Single point problem, Redis reboot problem, etc.

Higher, the company has projects to use

given to db (to be taken out each time a multiple use is generated)

Single point problem, concurrent quantity problem

Low concurrency, small amount of data can be used

Uuid

Take up the storage space is larger, not sortable, can not show the trend of growth

Higher

Twitter snowflake

There may be duplication problems after XX years, you need to configure production parameters

High, distributed no single point of failure problem, time is incremental. Recommended

Method based on DB step size

Not all databases are supported

Low

My choice is snowflake.

Implementation Details

Because of the sub-Library, queries and additions require a primary key with the allocation policy.

Add process


Query logic



Our performance problems can be solved by the sub tables, but there are a number of other problems: I've summed up the pit after the sub-table

1. After the separation can only be directly in the slicing key query, in order to avoid sweeping all fragmentation, if the non-piecewise key query, in the OLTP environment to go search engine. Database and search engine synchronization data by Binlog 2. According to different dimensions, such as buyer dimension and seller dimension check order. In addition to taking a search engine, you can also write an order data in a different system. 3.ID has to pass the ID generator. 4. There are hot data issues, such as a super buyer, bought a lot of goods, but there are not hot buyers, no orders. The solution is two, the hot data is taken out and put to separate system. or block pieces of data, such as 10 kinds of goods to calculate a block, but the details of this method I forget, just heard people share. 5. Cross-Library transaction issues, NPC generally not, compensation is a method, TCC is a method, TCC variants, such as Saga, such as XTs, trying to deliver is a method 6. Data expansion problem, you can see Ali's foolish. I personally think it is more reliable to stop the maintenance at night. 7. Paging pits, the early stage can be used middleware limit, the medium-term to go search engines, late OLAP 8. Availability issues, dependent on database high-availability scenarios. It is said that the sharding algorithm will cause some partitioning errors caused by network jitter 9. Configuration Center problem. Try to use the configuration center, do not use zookeeper 10. Non-agent mode, that is, JDBC routing mode each client will open pool to DB, the database may die on the database connection, one way is Custom Mysql, set high and low water level, Queues database connections that exceed database processing capabilities. The second approach is to do MySQL proxy over the JDBC routing mode

I pulled out my current project a simple model to put out: the source I will put on git above

Https://github.com/bingzhilanmo-bowen/spring-multi-datasource


                                                                    &NB Sp                                   &NB Sp                                   &NB Sp                                   &NB Sp         If you have any questions you can contact me:

                                                                    &NB Sp                                   &NB Sp                                   &NB Sp                                   &NB Sp          mail:bingzhilanmo@gmail.com

Welcome to join the Java Advanced Group: 329019348


Contact Us

The content source of this page is from Internet, which doesn't represent Alibaba Cloud's opinion; products and services mentioned on that page don't have any relationship with Alibaba Cloud. If the content of the page makes you feel confusing, please write us an email, we will handle the problem within 5 days after receiving your email.
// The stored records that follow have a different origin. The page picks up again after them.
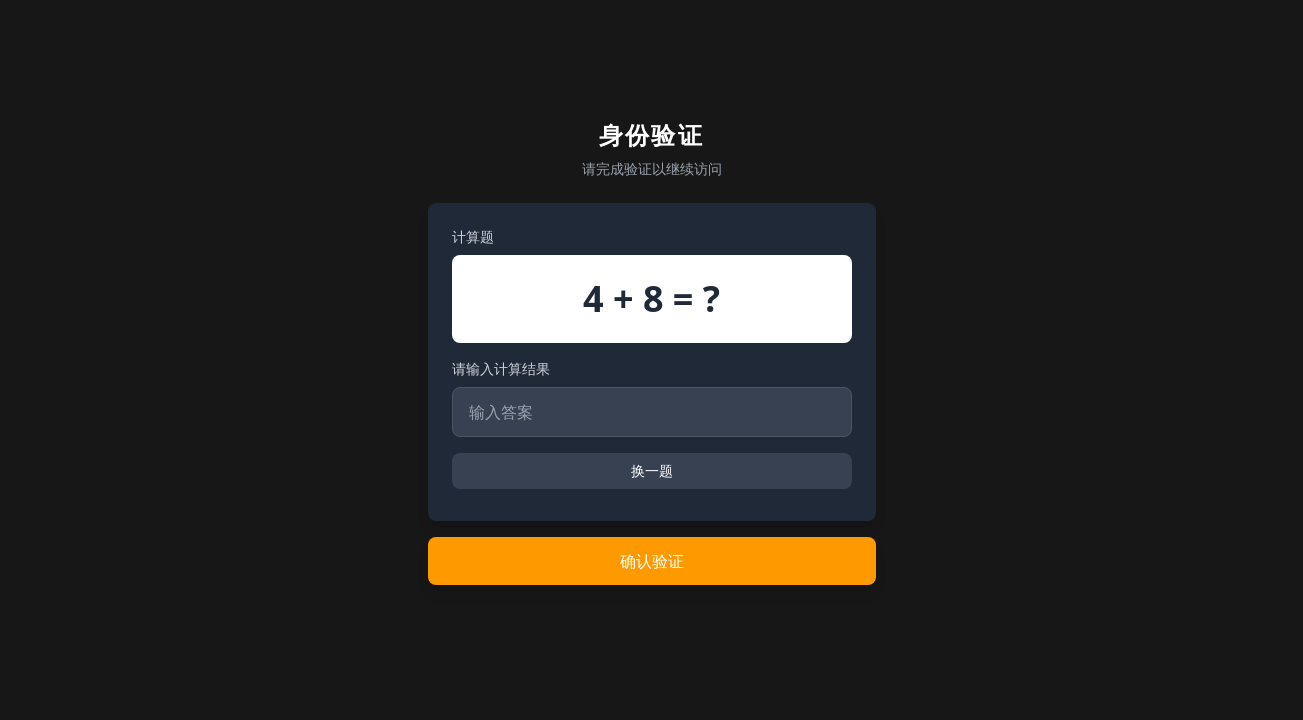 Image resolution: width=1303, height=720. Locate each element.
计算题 (473, 236)
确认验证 (652, 561)
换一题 (652, 470)
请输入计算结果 (501, 368) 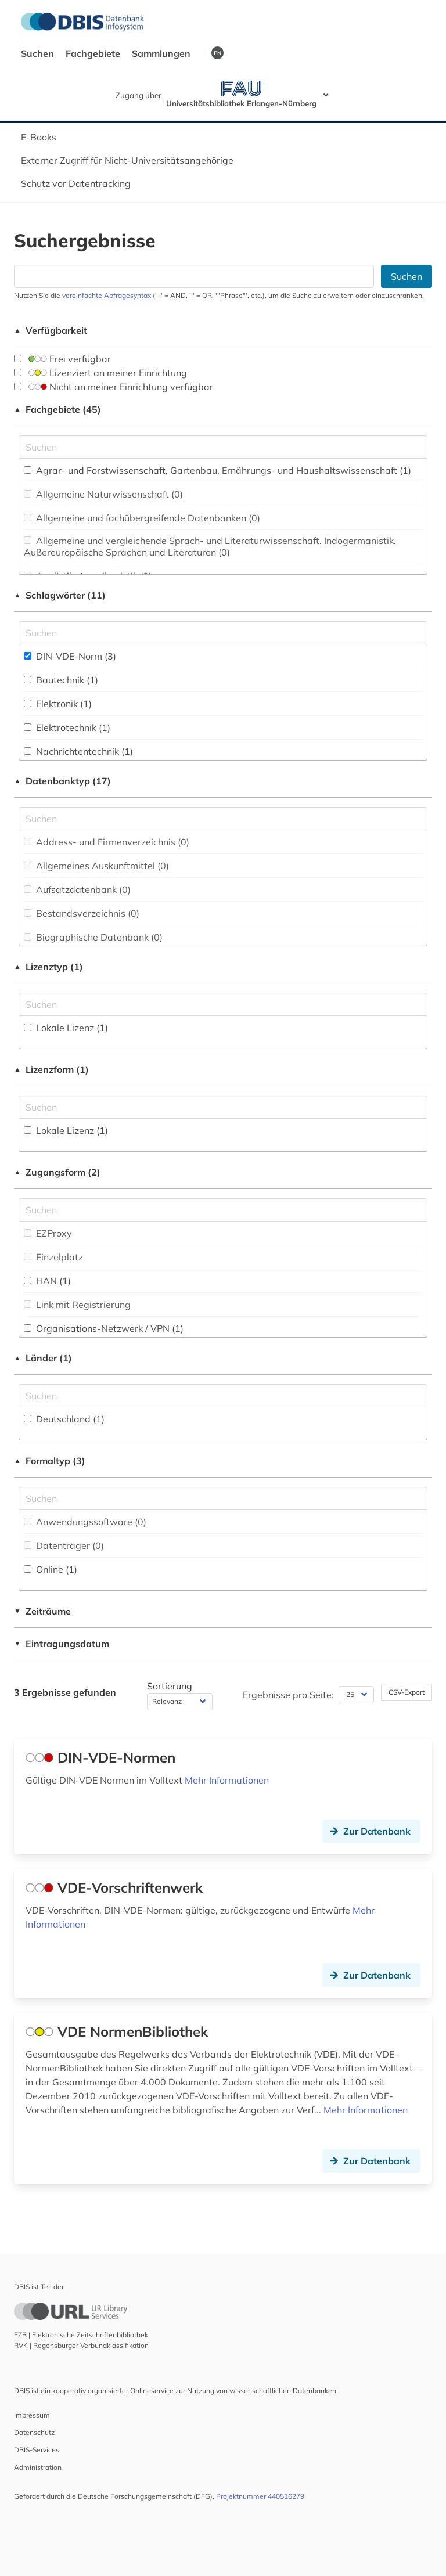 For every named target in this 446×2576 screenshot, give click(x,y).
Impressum (32, 2415)
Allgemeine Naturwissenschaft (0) (103, 494)
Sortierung (169, 1686)
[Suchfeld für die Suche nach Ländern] (223, 1395)
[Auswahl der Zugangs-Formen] (223, 1210)
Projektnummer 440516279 (260, 2496)
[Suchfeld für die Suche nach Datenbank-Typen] (223, 818)
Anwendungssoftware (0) (85, 1521)
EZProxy (48, 1233)
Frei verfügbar (62, 359)
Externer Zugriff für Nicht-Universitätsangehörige (127, 160)
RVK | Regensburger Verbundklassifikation (81, 2345)
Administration (38, 2467)
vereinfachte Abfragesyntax (106, 295)
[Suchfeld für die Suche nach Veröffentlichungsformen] (223, 1498)
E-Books (38, 137)
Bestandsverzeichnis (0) (81, 913)
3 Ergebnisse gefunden (65, 1692)
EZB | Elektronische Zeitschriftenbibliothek (81, 2334)
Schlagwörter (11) (60, 595)
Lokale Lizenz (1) (66, 1027)
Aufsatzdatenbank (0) (77, 889)
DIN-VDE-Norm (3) (70, 656)
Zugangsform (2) (57, 1172)
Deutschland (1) (64, 1419)
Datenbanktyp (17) (62, 781)
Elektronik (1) (58, 703)
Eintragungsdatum (61, 1643)
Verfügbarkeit (50, 330)
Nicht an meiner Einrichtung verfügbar (113, 386)
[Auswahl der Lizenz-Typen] (223, 1004)
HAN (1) (47, 1281)
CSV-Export (407, 1692)
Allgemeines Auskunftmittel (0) (96, 865)
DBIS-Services (36, 2449)
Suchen (38, 53)
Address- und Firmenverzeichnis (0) (106, 842)
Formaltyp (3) (49, 1461)
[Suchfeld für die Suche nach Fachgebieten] (223, 447)
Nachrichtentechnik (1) (78, 751)
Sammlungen (162, 53)
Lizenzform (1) (51, 1069)
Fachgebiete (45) (57, 409)
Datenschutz (34, 2432)
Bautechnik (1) (61, 680)
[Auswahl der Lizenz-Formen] (223, 1107)
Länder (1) (43, 1358)
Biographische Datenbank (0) (93, 937)
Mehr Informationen (227, 1780)
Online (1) (50, 1569)
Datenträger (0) (64, 1545)
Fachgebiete (94, 53)
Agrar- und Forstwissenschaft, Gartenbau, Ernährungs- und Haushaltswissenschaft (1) (217, 470)
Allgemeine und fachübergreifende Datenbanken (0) (142, 518)
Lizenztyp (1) (48, 966)
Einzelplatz (53, 1257)
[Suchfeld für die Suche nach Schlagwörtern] (223, 632)
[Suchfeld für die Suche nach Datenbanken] (194, 276)
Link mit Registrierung (77, 1304)
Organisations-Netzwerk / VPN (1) (104, 1328)
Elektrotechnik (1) (67, 727)
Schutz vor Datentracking (76, 183)
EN (217, 52)
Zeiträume (42, 1611)
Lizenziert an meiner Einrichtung (100, 373)
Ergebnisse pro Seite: (288, 1694) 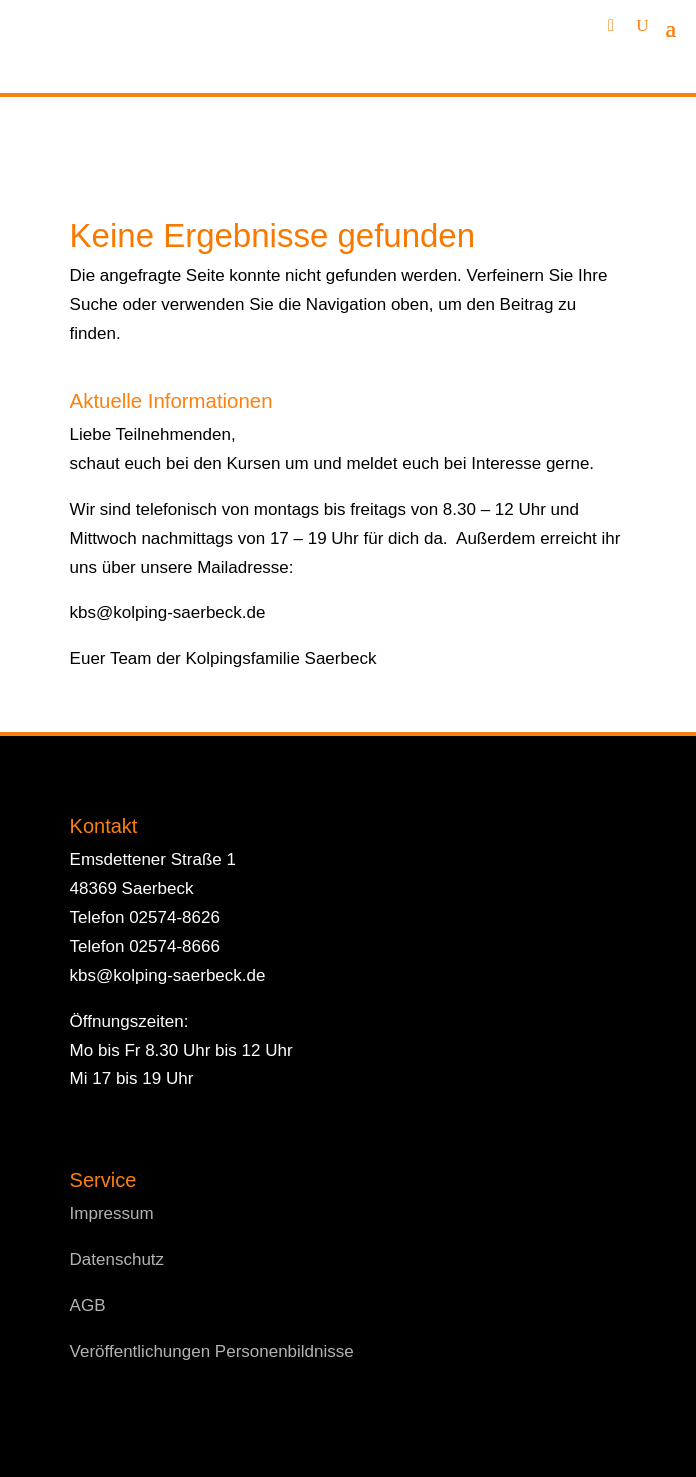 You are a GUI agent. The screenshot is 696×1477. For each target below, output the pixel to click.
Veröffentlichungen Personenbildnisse (212, 1351)
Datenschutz (117, 1259)
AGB (88, 1305)
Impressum (112, 1213) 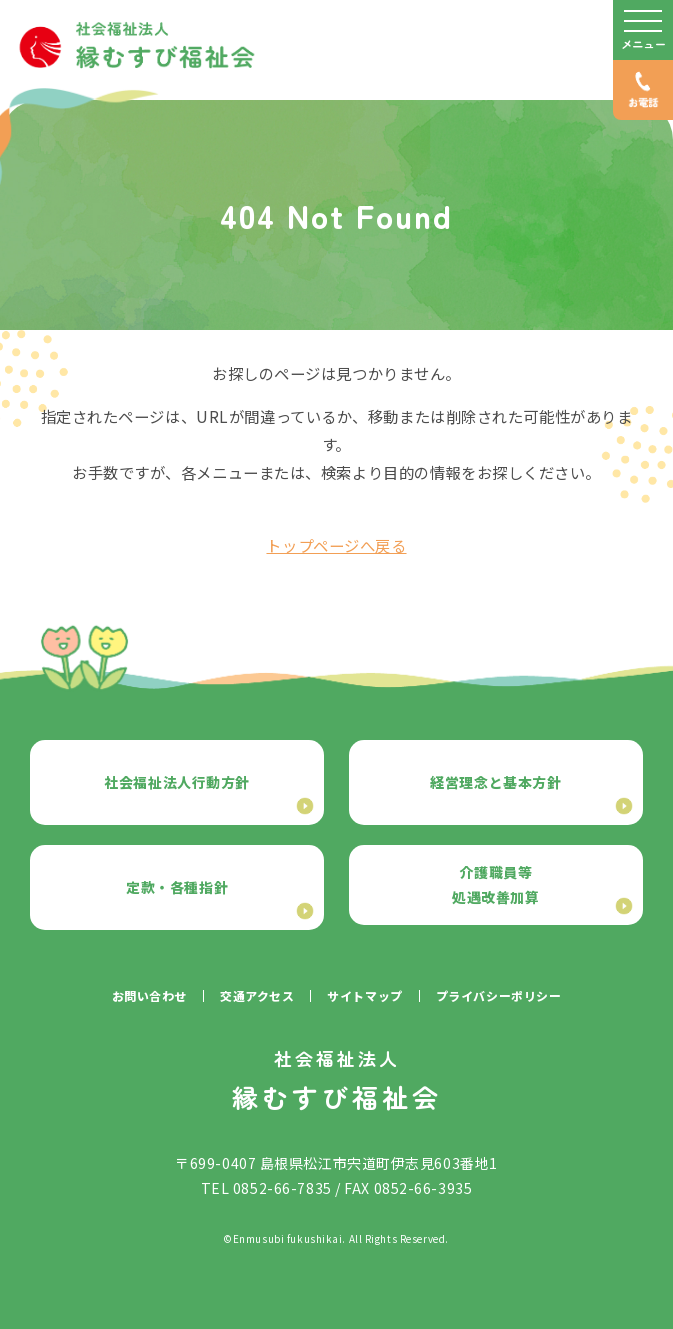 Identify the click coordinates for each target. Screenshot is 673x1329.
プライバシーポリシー (499, 995)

If you find any instances of plagiarism from the community, please send an email to: info-contact@alibabacloud.com and provide relevant evidence. A staff member will contact you within 5 working days.

A Free Trial That Lets You Build Big!

Start building with 50+ products and up to 12 months usage for Elastic Compute Service

  • Sales Support

    1 on 1 presale consultation

  • After-Sales Support

    24/7 Technical Support 6 Free Tickets per Quarter Faster Response

  • Alibaba Cloud offers highly flexible support services tailored to meet your exact needs.